● Instructions to follow
Starting at the line containing "[Quick Search Price High] (932, 23)" and ending at the line containing "Ochranné lišty (306, 391)", print every line of the material below exactly, both ends included, and stop there.
___ Given records
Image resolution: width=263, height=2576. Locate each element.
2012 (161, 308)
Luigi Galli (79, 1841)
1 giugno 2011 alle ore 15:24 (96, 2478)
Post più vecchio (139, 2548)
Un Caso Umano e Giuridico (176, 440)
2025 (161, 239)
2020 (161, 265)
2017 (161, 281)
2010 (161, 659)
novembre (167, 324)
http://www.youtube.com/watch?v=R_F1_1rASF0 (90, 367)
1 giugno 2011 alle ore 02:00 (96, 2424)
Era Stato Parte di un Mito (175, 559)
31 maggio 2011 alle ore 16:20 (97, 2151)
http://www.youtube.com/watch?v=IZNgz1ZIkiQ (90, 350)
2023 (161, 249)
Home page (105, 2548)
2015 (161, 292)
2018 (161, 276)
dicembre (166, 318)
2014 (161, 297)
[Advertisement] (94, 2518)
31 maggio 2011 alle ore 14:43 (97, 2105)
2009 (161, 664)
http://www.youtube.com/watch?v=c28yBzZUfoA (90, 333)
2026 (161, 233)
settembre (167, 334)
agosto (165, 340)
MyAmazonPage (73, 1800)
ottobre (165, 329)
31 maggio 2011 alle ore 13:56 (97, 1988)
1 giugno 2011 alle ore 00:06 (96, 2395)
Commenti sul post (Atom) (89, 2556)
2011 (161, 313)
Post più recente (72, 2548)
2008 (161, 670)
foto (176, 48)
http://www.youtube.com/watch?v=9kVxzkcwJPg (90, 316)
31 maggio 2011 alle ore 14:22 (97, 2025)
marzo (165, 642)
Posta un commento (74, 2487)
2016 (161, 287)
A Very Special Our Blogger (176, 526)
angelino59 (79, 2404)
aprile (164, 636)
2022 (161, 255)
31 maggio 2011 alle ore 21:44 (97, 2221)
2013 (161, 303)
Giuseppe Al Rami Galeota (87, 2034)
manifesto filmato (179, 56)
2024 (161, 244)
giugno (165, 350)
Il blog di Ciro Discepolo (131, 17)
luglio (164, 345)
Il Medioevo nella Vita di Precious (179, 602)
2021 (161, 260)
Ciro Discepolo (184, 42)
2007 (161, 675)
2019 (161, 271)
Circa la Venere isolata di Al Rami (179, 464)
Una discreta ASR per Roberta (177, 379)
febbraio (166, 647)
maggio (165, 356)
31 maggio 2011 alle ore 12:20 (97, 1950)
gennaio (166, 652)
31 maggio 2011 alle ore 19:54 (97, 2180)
______
___ Given records
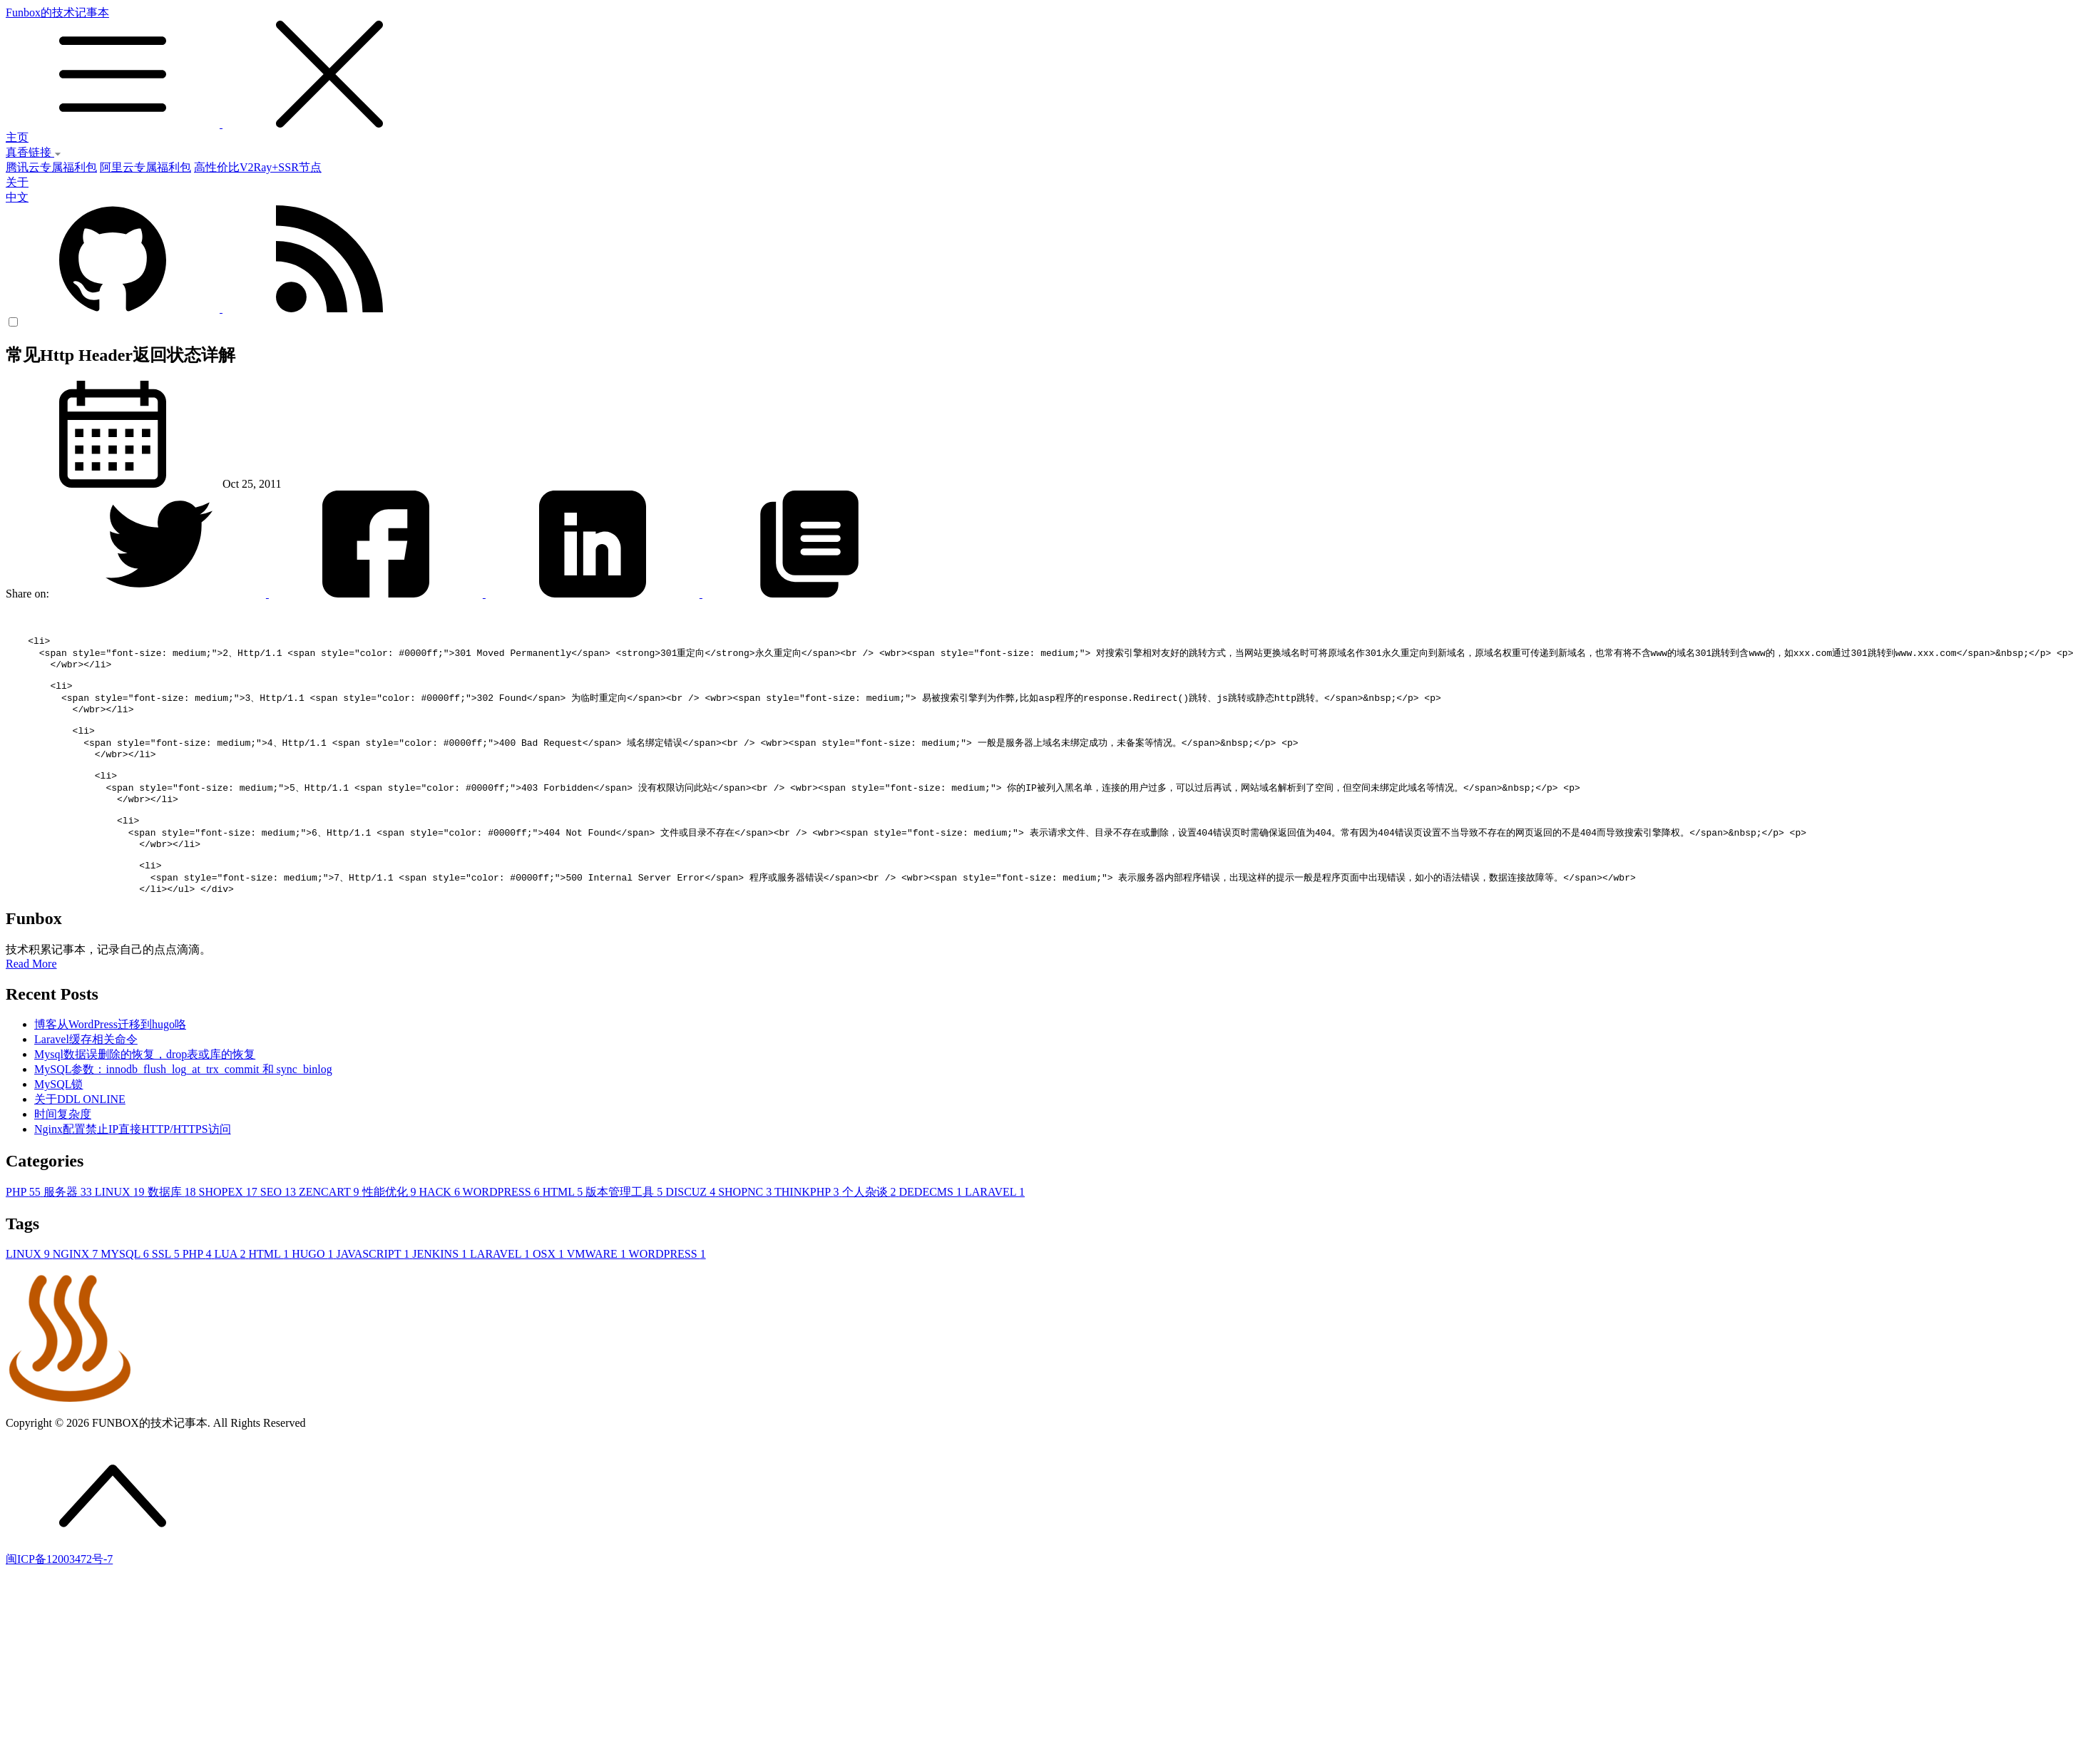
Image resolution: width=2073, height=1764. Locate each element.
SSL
______
___ Given records
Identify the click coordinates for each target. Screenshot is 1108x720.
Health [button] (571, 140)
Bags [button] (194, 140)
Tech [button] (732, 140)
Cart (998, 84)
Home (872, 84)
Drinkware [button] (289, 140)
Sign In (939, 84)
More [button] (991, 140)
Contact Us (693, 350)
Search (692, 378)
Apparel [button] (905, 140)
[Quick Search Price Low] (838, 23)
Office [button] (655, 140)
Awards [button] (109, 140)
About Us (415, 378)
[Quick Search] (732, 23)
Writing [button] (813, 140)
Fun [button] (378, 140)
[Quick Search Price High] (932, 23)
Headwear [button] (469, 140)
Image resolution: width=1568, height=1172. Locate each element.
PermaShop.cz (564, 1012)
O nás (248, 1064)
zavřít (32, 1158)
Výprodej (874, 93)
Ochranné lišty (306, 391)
______
● Response to this task
[Quick Search Price High] (932, 23)
Headwear [button] (469, 140)
Image resolution: width=1568, height=1172. Locate each element.
PermaShop.cz (564, 1012)
O nás (248, 1064)
zavřít (32, 1158)
Výprodej (874, 93)
Ochranné lišty (306, 391)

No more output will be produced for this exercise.